Cryoconite are granules on glacier surfaces that consist of both minerals and organic matter. It can often be distinguished from abiotic glacier surface debris due to it leaving a trace of smooth dark organic matter on your fingers if you touch it. The form of cryoconite varies from being almost completely spheric to more irregular shapes. Due to its dark color, cryoconite tends to melt into the ice surface, forming cylindrical depressions called cryoconite holes.
Close-up of cryoconite granules on Austerdalsbreen. Their diameter is between 0.5 and 1.0 cm (photo: K. Zawierucha).
The surface of Austerdalsbreen contains cryoconite material in certain areas near the glacier front, although most surface debris is inorganic and may derive from glacial weathering or dust deposition. In their new study published in Science of the Total Environment, Rozwalak and colleagues find that Austerdalsbreen has larger cryoconite granules than the other sites in the study, although the organic matter content of c. 9% is like many other glaciers. An exceptional feature of the Austerdalsbreen cryoconite is unusually high concentrations of Rare Earth Elements (REEs), only exceeded by REE concentrations in cryoconite from Kersten Glacier on Kilimanjaro. The source of these REEs is unknown and further studies are planned to bring more light into this issue.
Cryoconite holes on the surface of Austerdalsbreen (photo: K. Zawierucha).

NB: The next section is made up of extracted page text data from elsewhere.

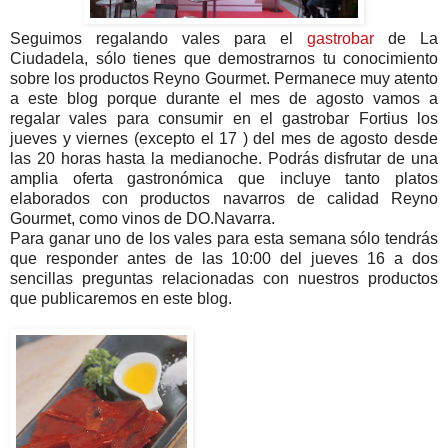
Seguimos regalando vales para el
gastrobar
de La
Ciudadela, sólo tienes que demostrarnos tu conocimiento
sobre los productos Reyno Gourmet. Permanece muy atento
a este blog porque durante el mes de agosto vamos a
regalar vales para consumir en el gastrobar Fortius los
jueves y viernes (excepto el 17 ) del mes de agosto desde
las 20 horas hasta la medianoche. Podrás disfrutar de una
amplia oferta gastronómica que incluye tanto platos
elaborados con productos navarros de calidad Reyno
Gourmet, como vinos de DO.Navarra.
Para ganar uno de los vales para esta semana sólo tendrás
que responder antes de las 10:00 del jueves 16 a dos
sencillas preguntas relacionadas con nuestros productos
que publicaremos en este blog.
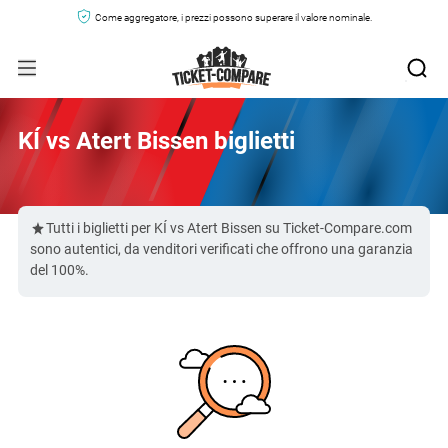
Come aggregatore, i prezzi possono superare il valore nominale.
KÍ vs Atert Bissen biglietti
Tutti i biglietti per KÍ vs Atert Bissen su Ticket-Compare.com
sono autentici, da venditori verificati che offrono una garanzia
del 100%.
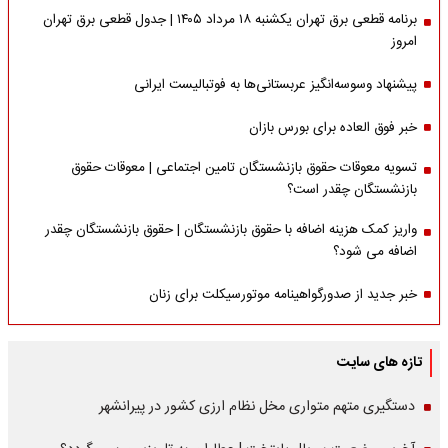
برنامه قطعی برق تهران یکشنبه ۱۸ مرداد ۱۴۰۵ | جدول قطعی برق تهران
امروز
پیشنهاد وسوسه‌انگیز عربستانی‌ها به فوتبالیست ایرانی
خبر فوق العاده برای بورس بازان
تسویه معوقات حقوق بازنشستگان تامین اجتماعی | معوقات حقوق
بازنشستگان چقدر است؟
واریز کمک هزینه اضافه با حقوق بازنشستگان | حقوق بازنشستگان چقدر
اضافه می شود؟
خبر جدید از صدورگواهینامه موتورسیکلت برای زنان
تازه های سایت
دستگیری متهم متواری مخل نظام ارزی کشور در پیرانشهر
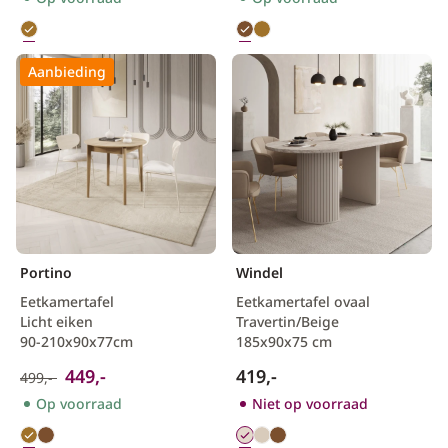
Aanbieding
Portino
Windel
Eetkamertafel
Eetkamertafel ovaal
Licht eiken
Travertin/Beige
90-210x90x77cm
185x90x75 cm
449,-
419,-
499,-
Op voorraad
Niet op voorraad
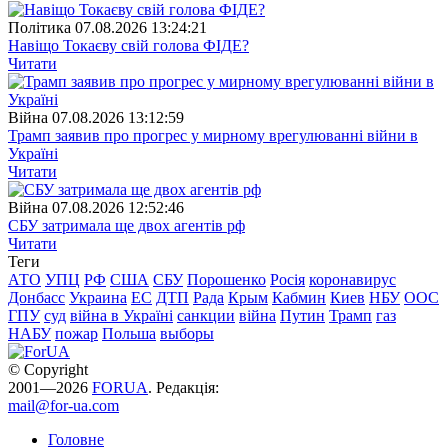
Полiтика
07.08.2026 13:24:21
Навіщо Токаєву свій голова ФІДЕ?
Читати
Війна
07.08.2026 13:12:59
Трамп заявив про прогрес у мирному врегулюванні війни в
Україні
Читати
Війна
07.08.2026 12:52:46
СБУ затримала ще двох агентів рф
Читати
Теги
АТО
УПЦ
РФ
США
СБУ
Порошенко
Росія
коронавирус
Донбасс
Украина
ЕС
ДТП
Рада
Крым
Кабмин
Киев
НБУ
ООС
ГПУ
суд
війна в Україні
санкции
війна
Путин
Трамп
газ
НАБУ
пожар
Польша
выборы
© Copyright
2001—2026
FORUA
. Редакція:
mail@for-ua.com
Головне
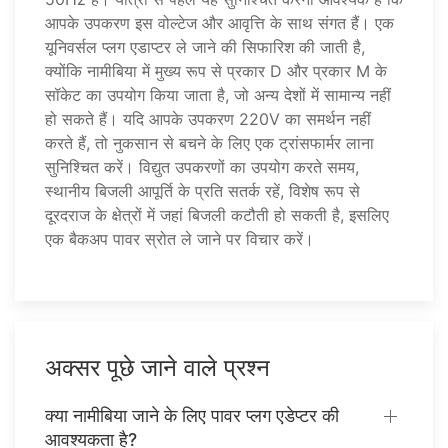
आपके उपकरण इस वोल्टेज और आवृत्ति के साथ संगत हैं। एक
यूनिवर्सल प्लग एडाप्टर ले जाने की सिफारिश की जाती है,
क्योंकि नामीबिया में मुख्य रूप से प्रकार D और प्रकार M के
सॉकेट का उपयोग किया जाता है, जो अन्य देशों में सामान्य नहीं
हो सकते हैं। यदि आपके उपकरण 220V का समर्थन नहीं
करते हैं, तो नुकसान से बचने के लिए एक ट्रांसफार्मर लाना
सुनिश्चित करें। विद्युत उपकरणों का उपयोग करते समय,
स्थानीय बिजली आपूर्ति के प्रति सतर्क रहें, विशेष रूप से
दूरदराज के क्षेत्रों में जहां बिजली कटौती हो सकती है, इसलिए
एक बैकअप पावर स्रोत ले जाने पर विचार करें।
अक्सर पूछे जाने वाले प्रश्न
क्या नामीबिया जाने के लिए पावर प्लग एडेप्टर की
आवश्यकता है?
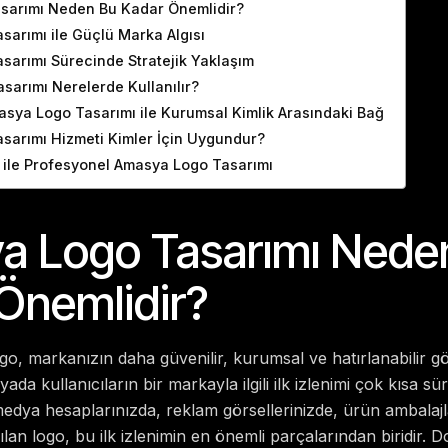
sarımı Neden Bu Kadar Önemlidir?
arımı ile Güçlü Marka Algısı
sarımı Sürecinde Stratejik Yaklaşım
sarımı Nerelerde Kullanılır?
sya Logo Tasarımı ile Kurumsal Kimlik Arasındaki Bağ
sarımı Hizmeti Kimler İçin Uygundur?
 ile Profesyonel Amasya Logo Tasarımı
 Logo Tasarımı Nede
Önemlidir?
go, markanızın daha güvenilir, kurumsal ve hatırlanabilir g
ünyada kullanıcıların bir markayla ilgili ilk izlenimi çok kısa 
medya hesaplarınızda, reklam görsellerinizde, ürün ambalaj
ılan logo, bu ilk izlenimin en önemli parçalarından biridir.
Do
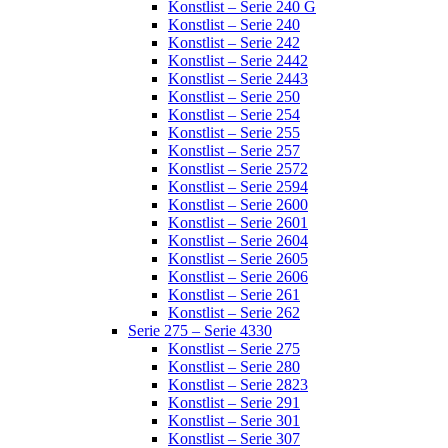
Konstlist – Serie 240 G
Konstlist – Serie 240
Konstlist – Serie 242
Konstlist – Serie 2442
Konstlist – Serie 2443
Konstlist – Serie 250
Konstlist – Serie 254
Konstlist – Serie 255
Konstlist – Serie 257
Konstlist – Serie 2572
Konstlist – Serie 2594
Konstlist – Serie 2600
Konstlist – Serie 2601
Konstlist – Serie 2604
Konstlist – Serie 2605
Konstlist – Serie 2606
Konstlist – Serie 261
Konstlist – Serie 262
Serie 275 – Serie 4330
Konstlist – Serie 275
Konstlist – Serie 280
Konstlist – Serie 2823
Konstlist – Serie 291
Konstlist – Serie 301
Konstlist – Serie 307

Samples of cryoconite were collected by Krzysztof Zawierucha (Adam Michiewicz University in Poznan, Poland) during the JOSTICE 2021 Exploratory Workshop on Austerdalsbreen, as part a multidisciplinary effort with JOSTICE members to better understand the consequences of potential darkening of the Jostedalsbreen Ice Cap surface during glacier thinning and retreat. The cryoconite on Austerdalsbreen has the second darkest color in the study, indicating that expansion of cryoconite cover on the lower part of Austerdalsbreen may accelerate glacier melt rates as the glacier surface becomes darker.